━━ RECORDS FOR THE EXERCISE ━━

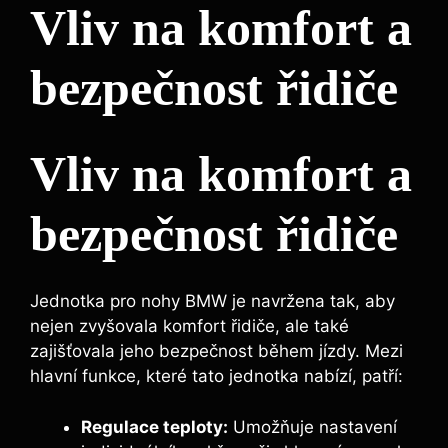
Vliv na komfort a
bezpečnost řidiče
Vliv na komfort a
bezpečnost řidiče
Jednotka pro nohy BMW je navržena tak, aby
nejen zvyšovala komfort řidiče, ale také
zajišťovala jeho bezpečnost během jízdy. Mezi
hlavní funkce, které tato jednotka nabízí, patří:
Regulace teploty:
Umožňuje nastavení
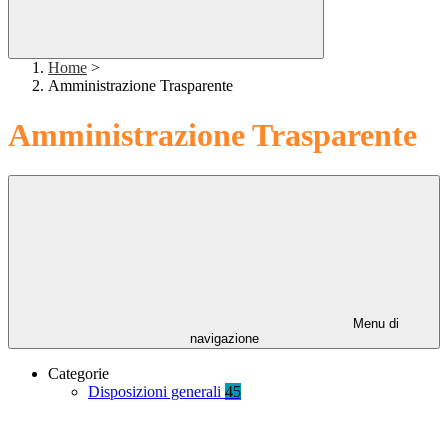
Home
>
Amministrazione Trasparente
Amministrazione Trasparente
Menu di
navigazione
Categorie
Disposizioni generali
45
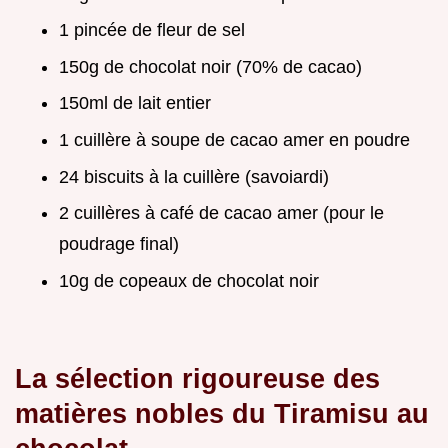
1 pincée de fleur de sel
150g de chocolat noir (70% de cacao)
150ml de lait entier
1 cuillère à soupe de cacao amer en poudre
24 biscuits à la cuillère (savoiardi)
2 cuillères à café de cacao amer (pour le
poudrage final)
10g de copeaux de chocolat noir
La sélection rigoureuse des
matières nobles du Tiramisu au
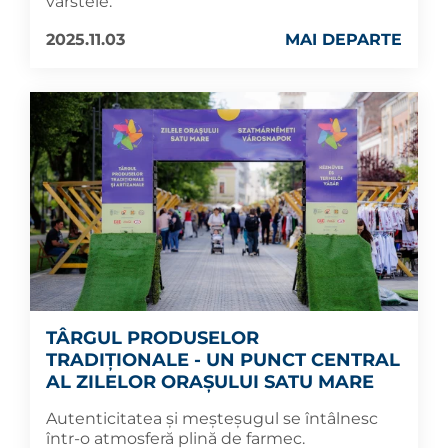
vârstele.
2025.11.03
MAI DEPARTE
TÂRGUL PRODUSELOR
TRADIȚIONALE - UN PUNCT CENTRAL
AL ZILELOR ORAȘULUI SATU MARE
Autenticitatea și meșteșugul se întâlnesc
într-o atmosferă plină de farmec.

━━━

=== TASK GOAL ===
What is needed is the number of lines in these entries that include the word "amer"; please give it alone.

=== COMPLETED EXERCISE ===
2